Frederick Ward (1835-1870), bushranger, alias 'Captain Thunderbolt', was born at Windsor, New South Wales. He was working as a drover and horse-breaker at Tocal station on the Paterson River when arrested with James Garbutt and indicted for stealing and receiving seventy-five horses at Maitland on 21 April 1856; Ward was sentenced to ten years' hard labour on 13 August on the receiving charge.
Released conditionally from Cockatoo Island late in July 1860, Ward worked as a horse-breaker at Cooyal near Mudgee until his ticket-of-leave was cancelled on 17 September 1861 for 'absence from Muster' and he was tried on 3 October for horse-stealing. Returned to Cockatoo Island to complete his original sentence with an additional three years, Ward escaped with Frederick Brittain about 11 September 1863. in 1864-65 Ward lived quietly with his 'wife', Mary Ann, née Bugg, a half-caste Aboriginal, on the Culgoa River near Bourke with two children. He adopted the name 'Captain Thunderbolt' in the early 1860s. He carried out a series of armed robberies near Bourke with three associates, including a 16-year-old boy John Thomson, who was shot and captured by the police at Millie near Moree. Ward and two others robbed inns and mail-coaches in the Liverpool Plains District; in December 1865 at Caroll near Gunnedah they held up an inn and danced and drank until the police arrived. They wounded a policeman and escaped, abandoning three pack-horses. Ward separated from his companions and never again made a stand when the police approached.

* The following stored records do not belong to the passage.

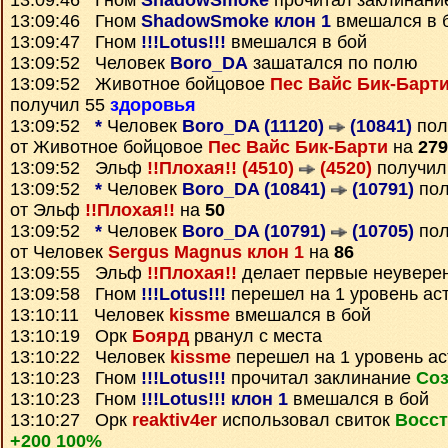
13:09:46 Гном
ShadowSmoke
прочитал заклинан
13:09:46 Гном
ShadowSmoke клон 1
вмешался в 
13:09:47 Гном
!!!Lotus!!!
вмешался в бой
13:09:52 Человек
Boro_DA
зашатался по полю
13:09:52 Животное бойцовое
Пес Вайс Бик-Барти
получил 55
здоровья
13:09:52
*
Человек
Boro_DA (11120)
(10841)
пол
от Животное бойцовое
Пес Вайс Бик-Барти
на
279
13:09:52 Эльф
!!Плохая!! (4510)
(4520)
получил
13:09:52
*
Человек
Boro_DA (10841)
(10791)
по
от Эльф
!!Плохая!!
на
50
13:09:52
*
Человек
Boro_DA (10791)
(10705)
по
от Человек
Sergus Magnus клон 1
на
86
13:09:55 Эльф
!!Плохая!!
делает первые неувере
13:09:58 Гном
!!!Lotus!!!
перешел на 1 уровень ас
13:10:11 Человек
kissme
вмешался в бой
13:10:19 Орк
Боярд
рванул с места
13:10:22 Человек
kissme
перешел на 1 уровень а
13:10:23 Гном
!!!Lotus!!!
прочитал заклинание
Соз
13:10:23 Гном
!!!Lotus!!! клон 1
вмешался в бой
13:10:27 Орк
reaktiv4er
использовал свиток
Восст
+200 100%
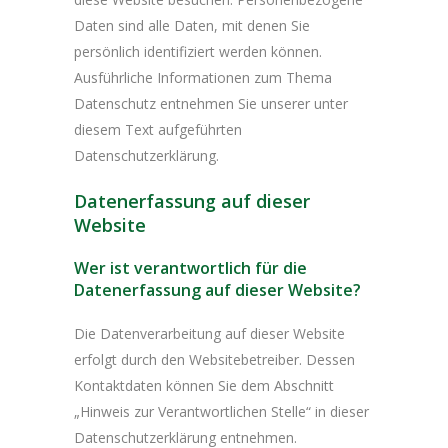
Daten sind alle Daten, mit denen Sie
persönlich identifiziert werden können.
Ausführliche Informationen zum Thema
Datenschutz entnehmen Sie unserer unter
diesem Text aufgeführten
Datenschutzerklärung.
Datenerfassung auf dieser
Website
Wer ist verantwortlich für die
Datenerfassung auf dieser Website?
Die Datenverarbeitung auf dieser Website
erfolgt durch den Websitebetreiber. Dessen
Kontaktdaten können Sie dem Abschnitt
„Hinweis zur Verantwortlichen Stelle“ in dieser
Datenschutzerklärung entnehmen.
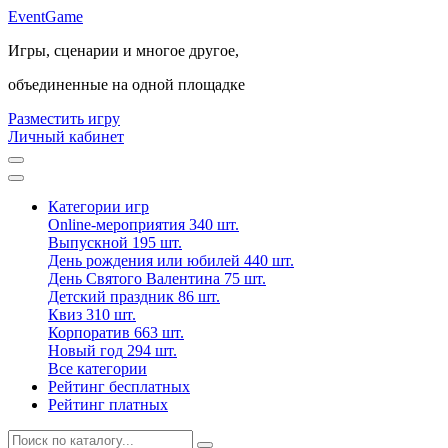
Event
Game
Игры, сценарии и многое другое,
объединенные на одной площадке
Разместить игру
Личный кабинет
Категории игр
Online-мероприятия
340 шт.
Выпускной
195 шт.
День рождения или юбилей
440 шт.
День Святого Валентина
75 шт.
Детский праздник
86 шт.
Квиз
310 шт.
Корпоратив
663 шт.
Новый год
294 шт.
Все категории
Рейтинг бесплатных
Рейтинг платных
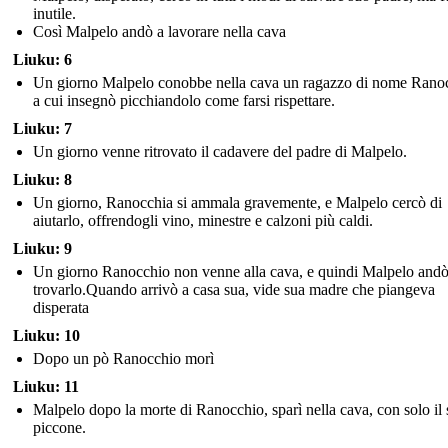
inutile.
Così Malpelo andò a lavorare nella cava
Liuku: 6
Un giorno Malpelo conobbe nella cava un ragazzo di nome Rano
a cui insegnò picchiandolo come farsi rispettare.
Liuku: 7
Un giorno venne ritrovato il cadavere del padre di Malpelo.
Liuku: 8
Un giorno, Ranocchia si ammala gravemente, e Malpelo cercò di
aiutarlo, offrendogli vino, minestre e calzoni più caldi.
Liuku: 9
Un giorno Ranocchio non venne alla cava, e quindi Malpelo andò
trovarlo.Quando arrivò a casa sua, vide sua madre che piangeva
disperata
Liuku: 10
Dopo un pò Ranocchio morì
Liuku: 11
Malpelo dopo la morte di Ranocchio, sparì nella cava, con solo il
piccone.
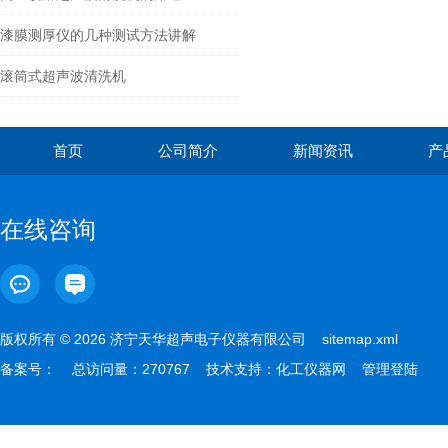
漆膜测厚仪的几种测试方法讲解
滚筒式超声波清洗机
首页
公司简介
新闻资讯
产
在线咨询
版权所有 © 2026 济宁天华超声电子仪器有限公司
sitemap.xml
备案号：
总访问量：270767 技术支持：
化工仪器网
管理登陆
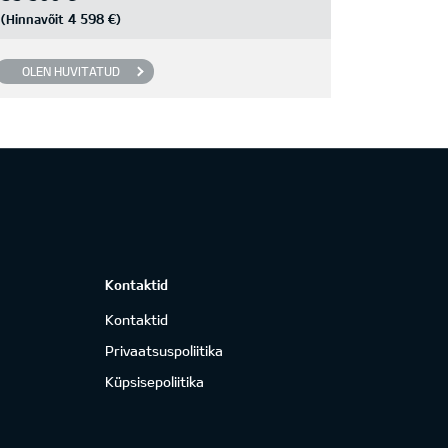
4 598 €
(Hinnavõit
)
OLEN HUVITATUD
Kontaktid
Kontaktid
Privaatsuspoliitika
Küpsisepoliitika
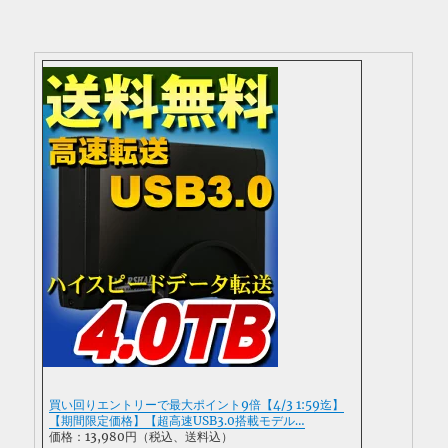
買い回りエントリーで最大ポイント9倍【4/3 1:59迄】
【期間限定価格】【超高速USB3.0搭載モデル…
価格：13,980円（税込、送料込）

Alone, with a reward of £200 on his head, Ward held up mailmen and on 3 February 1867 was almost captured while drunk near Manilla. He took an accomplice Thomas Mason, a 16-year-old orphan, with whom he robbed the mails in the New England and Upper Hunter areas as well as the Liverpool Plains District. While hiding out in the Borah ranges they became separated, Mason was captured in August and convicted of highway robbery. Mary Ann followed Ward whenever possible; at Stroud in March 1866 she had been sentenced to six months for vagrancy but was released in April, because the conviction was not accurately drawn up.
Ward's next companion was William Monckton, a 13-year-old runaway, with whom he robbed travellers and the mails in the New England area. Late in 1868 Monckton abandoned Ward who then worked alone and less actively; on 25 May 1870 he was surprised while testing an inferior horse and was chased and shot by Constable Alexander Binney Walker at Kentucky Creek near Uralla. A Protestant, he was buried in Uralla cemetery without religious rites.
Ward was 5 ft 8 ¼ ins (173 cm) tall, slight, and of sallow complexion with hazel-grey eyes and light-brown curly hair. He undoubtedly had great nerve, endurance and unusual self-reliance and his success as a bushranger can be largely attributed to his horsemanship and splendid mounts, to popular sympathy inspired by his agreeable appearance and conversation, and to his gentlemanly behaviour and avoidance of violence; he also showed prudence in not robbing armed coaches, or towns where a policeman was stationed. The last of the professional bushrangers in New South Wales, Ward was the most successful.